The General Assembly passed the Second Chance Act in 2020, expanding expunction options. It’s now available to people convicted of lower-level crimes like simple drug possession and breaking and entering, people who committed crimes when they were between the ages of 16 and 18 who were treated as adults and people whose charges were dismissed or were found not guilty.

Since the Second Chance Act became law, Legal Aid of North Carolina has expunged the criminal records of more than 1,000 North Carolinians each year, Robinson said. 

But many more could benefit from the service. One in four North Carolinians has a criminal record, according to NC Second Chance Alliance. 

Advocates say many people who qualify don’t initiate the process because they don’t know about it or can’t afford it.  

“Once you pay your debt to society, you can get your life back on track,” said David Powell, director of the Robeson County Reentry Program within the state Department of Corrections, which partners with Legal Aid. “But a lot of people don’t know how to do that.”

Cogdell said it can cost between $500 and $5,000 to hire an attorney for record expunction. That’s a major hurdle in Bladen County, where one in four residents lives in poverty. Many people facing traffic violations struggle to pay the fines and fees to get their driver’s licenses restored. 

Legal Aid will offer their service for free to individuals who fall within 187.5% of federal income poverty guidelines. For a single adult, that’s an income of about $27,000 per year. 

“Our county is poor and has many who would benefit from these three programs in the future,” said Allan Adams, chief assistant district attorney for Bladen County. “And if the citizens have the relief these programs provide, it may be an incentive for future employers and businesses.”

District Attorney Jon David could opt to expand the program throughout his district, which also includes Brunswick and Columbus counties. 

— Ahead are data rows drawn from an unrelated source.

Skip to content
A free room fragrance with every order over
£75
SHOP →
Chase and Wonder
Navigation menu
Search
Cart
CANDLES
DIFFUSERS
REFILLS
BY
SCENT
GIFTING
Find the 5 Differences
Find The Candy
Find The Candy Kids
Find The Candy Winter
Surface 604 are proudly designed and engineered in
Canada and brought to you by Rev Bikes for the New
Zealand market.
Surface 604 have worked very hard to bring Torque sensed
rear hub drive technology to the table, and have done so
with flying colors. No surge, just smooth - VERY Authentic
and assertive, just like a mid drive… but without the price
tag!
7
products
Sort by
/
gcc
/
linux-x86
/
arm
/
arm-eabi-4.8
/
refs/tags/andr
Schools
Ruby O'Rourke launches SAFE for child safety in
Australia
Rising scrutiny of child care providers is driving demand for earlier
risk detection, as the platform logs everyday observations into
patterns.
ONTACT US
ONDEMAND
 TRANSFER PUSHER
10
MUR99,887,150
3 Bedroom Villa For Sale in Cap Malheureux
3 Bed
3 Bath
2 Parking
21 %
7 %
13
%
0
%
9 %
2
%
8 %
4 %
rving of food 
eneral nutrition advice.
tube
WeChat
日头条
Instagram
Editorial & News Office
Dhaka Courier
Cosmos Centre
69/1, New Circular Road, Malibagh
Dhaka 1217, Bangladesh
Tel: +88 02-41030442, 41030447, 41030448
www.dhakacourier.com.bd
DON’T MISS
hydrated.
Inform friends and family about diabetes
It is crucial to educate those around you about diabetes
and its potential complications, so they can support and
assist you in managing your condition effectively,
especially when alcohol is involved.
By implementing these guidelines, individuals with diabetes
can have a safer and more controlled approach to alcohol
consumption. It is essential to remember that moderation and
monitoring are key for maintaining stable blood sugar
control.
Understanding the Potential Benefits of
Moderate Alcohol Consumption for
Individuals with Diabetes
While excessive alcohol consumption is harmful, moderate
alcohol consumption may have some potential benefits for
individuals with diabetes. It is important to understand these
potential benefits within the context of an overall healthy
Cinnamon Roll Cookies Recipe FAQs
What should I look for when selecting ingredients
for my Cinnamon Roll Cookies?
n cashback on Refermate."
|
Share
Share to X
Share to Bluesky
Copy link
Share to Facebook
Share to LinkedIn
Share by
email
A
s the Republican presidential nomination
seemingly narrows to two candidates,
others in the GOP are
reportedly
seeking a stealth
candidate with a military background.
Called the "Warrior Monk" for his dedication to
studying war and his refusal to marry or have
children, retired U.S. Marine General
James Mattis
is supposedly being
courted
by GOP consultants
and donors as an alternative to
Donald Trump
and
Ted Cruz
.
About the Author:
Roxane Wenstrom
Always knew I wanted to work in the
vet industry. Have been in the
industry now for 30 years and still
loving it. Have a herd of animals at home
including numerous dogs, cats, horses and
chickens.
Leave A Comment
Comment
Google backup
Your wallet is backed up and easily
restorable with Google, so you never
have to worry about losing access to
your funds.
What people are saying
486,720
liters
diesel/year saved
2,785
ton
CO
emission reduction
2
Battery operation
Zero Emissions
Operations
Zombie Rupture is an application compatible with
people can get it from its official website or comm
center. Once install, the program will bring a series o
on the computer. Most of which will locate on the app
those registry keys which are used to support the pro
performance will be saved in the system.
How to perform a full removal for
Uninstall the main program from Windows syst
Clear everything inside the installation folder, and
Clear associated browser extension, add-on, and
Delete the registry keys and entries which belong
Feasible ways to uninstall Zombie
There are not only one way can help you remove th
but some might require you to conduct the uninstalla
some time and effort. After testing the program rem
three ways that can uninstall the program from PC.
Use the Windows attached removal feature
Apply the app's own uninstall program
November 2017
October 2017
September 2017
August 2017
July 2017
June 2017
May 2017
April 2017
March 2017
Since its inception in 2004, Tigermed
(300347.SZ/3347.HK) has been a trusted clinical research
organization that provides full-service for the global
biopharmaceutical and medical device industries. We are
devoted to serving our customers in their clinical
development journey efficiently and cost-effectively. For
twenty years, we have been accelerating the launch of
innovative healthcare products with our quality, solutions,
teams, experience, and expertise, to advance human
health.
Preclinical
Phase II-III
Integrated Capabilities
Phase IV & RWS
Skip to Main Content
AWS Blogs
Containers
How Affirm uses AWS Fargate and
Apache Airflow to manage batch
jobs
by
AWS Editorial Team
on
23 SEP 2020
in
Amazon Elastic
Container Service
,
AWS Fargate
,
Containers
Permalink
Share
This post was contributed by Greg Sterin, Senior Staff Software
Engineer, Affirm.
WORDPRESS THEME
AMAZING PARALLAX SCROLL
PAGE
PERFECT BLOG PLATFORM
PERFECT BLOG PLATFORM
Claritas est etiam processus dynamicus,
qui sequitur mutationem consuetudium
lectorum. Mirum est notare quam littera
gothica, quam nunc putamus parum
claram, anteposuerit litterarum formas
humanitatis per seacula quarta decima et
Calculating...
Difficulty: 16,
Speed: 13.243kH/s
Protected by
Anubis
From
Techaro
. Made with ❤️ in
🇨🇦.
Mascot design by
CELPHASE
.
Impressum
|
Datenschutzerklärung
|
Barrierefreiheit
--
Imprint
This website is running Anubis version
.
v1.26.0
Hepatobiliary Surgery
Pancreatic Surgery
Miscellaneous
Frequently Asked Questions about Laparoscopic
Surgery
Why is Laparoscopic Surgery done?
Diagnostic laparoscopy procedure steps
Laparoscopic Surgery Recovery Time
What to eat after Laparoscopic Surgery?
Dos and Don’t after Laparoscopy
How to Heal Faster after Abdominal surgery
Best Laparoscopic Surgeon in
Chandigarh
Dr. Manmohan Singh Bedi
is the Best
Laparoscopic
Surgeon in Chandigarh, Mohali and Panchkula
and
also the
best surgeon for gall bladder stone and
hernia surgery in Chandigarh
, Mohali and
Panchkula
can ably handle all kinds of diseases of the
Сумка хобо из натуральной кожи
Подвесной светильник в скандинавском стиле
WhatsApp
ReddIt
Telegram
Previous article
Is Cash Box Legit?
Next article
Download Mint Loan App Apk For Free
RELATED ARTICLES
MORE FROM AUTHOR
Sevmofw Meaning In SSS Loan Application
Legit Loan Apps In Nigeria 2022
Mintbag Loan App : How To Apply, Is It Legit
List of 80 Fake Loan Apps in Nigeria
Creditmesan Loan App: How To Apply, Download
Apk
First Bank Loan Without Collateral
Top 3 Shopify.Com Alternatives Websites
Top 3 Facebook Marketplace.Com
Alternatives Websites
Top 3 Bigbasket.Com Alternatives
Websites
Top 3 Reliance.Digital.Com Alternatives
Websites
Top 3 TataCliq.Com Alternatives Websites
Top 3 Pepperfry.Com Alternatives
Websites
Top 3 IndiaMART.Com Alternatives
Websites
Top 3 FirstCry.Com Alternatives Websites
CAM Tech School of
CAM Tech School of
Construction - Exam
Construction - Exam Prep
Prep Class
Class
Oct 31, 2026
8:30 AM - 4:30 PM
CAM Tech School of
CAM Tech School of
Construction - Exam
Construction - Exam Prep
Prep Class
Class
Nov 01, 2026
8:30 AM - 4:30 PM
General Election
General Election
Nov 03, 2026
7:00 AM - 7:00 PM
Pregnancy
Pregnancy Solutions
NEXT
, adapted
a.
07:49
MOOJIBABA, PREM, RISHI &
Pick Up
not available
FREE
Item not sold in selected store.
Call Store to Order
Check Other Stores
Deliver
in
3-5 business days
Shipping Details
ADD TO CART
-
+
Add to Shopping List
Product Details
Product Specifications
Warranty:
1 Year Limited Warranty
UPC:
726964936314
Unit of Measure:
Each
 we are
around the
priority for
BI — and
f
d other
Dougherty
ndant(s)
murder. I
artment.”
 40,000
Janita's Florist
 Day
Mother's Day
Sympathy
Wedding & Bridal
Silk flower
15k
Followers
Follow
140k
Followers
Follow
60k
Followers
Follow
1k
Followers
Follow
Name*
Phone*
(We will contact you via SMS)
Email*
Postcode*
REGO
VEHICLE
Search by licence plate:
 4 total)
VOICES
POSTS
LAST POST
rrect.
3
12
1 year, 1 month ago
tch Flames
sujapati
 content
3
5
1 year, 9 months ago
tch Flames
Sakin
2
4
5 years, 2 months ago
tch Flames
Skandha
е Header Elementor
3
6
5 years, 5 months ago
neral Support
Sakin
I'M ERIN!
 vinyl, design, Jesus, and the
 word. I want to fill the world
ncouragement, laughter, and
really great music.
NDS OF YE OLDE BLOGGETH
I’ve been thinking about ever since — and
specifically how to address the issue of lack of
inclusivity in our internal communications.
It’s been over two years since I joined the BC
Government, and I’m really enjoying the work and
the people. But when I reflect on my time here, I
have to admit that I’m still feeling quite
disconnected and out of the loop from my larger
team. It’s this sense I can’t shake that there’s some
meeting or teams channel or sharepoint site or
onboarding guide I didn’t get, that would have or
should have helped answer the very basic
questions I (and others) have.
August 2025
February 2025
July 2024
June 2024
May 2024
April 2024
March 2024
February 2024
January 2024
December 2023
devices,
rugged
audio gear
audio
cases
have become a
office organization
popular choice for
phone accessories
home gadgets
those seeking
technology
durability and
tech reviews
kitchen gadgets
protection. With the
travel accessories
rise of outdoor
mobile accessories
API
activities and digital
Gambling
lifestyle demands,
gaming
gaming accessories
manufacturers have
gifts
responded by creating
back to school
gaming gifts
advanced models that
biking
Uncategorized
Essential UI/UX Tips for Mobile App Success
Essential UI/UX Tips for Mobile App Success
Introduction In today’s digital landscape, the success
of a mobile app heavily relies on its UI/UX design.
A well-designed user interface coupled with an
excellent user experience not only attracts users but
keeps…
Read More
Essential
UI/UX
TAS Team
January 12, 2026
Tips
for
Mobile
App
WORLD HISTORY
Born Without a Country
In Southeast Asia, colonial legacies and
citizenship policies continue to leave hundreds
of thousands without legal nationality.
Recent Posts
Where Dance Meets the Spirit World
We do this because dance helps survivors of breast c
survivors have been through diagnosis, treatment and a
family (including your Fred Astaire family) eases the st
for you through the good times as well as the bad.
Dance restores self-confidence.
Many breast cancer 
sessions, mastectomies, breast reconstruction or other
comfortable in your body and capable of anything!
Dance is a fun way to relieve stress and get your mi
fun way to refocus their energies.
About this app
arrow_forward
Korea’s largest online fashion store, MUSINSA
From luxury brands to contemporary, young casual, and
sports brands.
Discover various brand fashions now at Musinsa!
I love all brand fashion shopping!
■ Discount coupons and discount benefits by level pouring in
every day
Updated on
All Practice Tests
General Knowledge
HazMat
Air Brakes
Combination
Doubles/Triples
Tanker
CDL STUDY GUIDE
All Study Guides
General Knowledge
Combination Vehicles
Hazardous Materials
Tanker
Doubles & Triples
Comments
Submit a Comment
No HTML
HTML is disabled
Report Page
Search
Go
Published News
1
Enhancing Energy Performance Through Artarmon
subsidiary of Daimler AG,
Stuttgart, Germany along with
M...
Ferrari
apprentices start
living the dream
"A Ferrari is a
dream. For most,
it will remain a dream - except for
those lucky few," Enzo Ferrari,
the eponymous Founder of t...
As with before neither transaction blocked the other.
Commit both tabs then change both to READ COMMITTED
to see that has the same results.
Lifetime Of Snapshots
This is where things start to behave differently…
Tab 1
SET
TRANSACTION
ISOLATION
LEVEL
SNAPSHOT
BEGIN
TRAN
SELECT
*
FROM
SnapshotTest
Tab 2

“The criminal justice system should provide second chances to appropriate defendants under certain circumstances,” David said. “Sometimes years removed from a felony conviction, a person can experience the collateral consequences of the conviction in the form of limited job opportunities and reduced housing options. We need to provide a pathway forward towards productive citizenship.”

Cogdell said David’s office and Legal Aid don’t have the resources to call the hundreds of people on his list. So Cogdell, who recently came out of retirement to teach at East Bladen High School, said he has been trying to find time to reach out to everyone who might benefit from the program. 

For more information about Legal Aid’s services and crimes that qualify for expunction, visit or call 866-219-5262, Ext. 2625. 

Bladen County Commissioner Michael Cogdell advocated for a record expungement program that he says will help local residents find jobs and housing.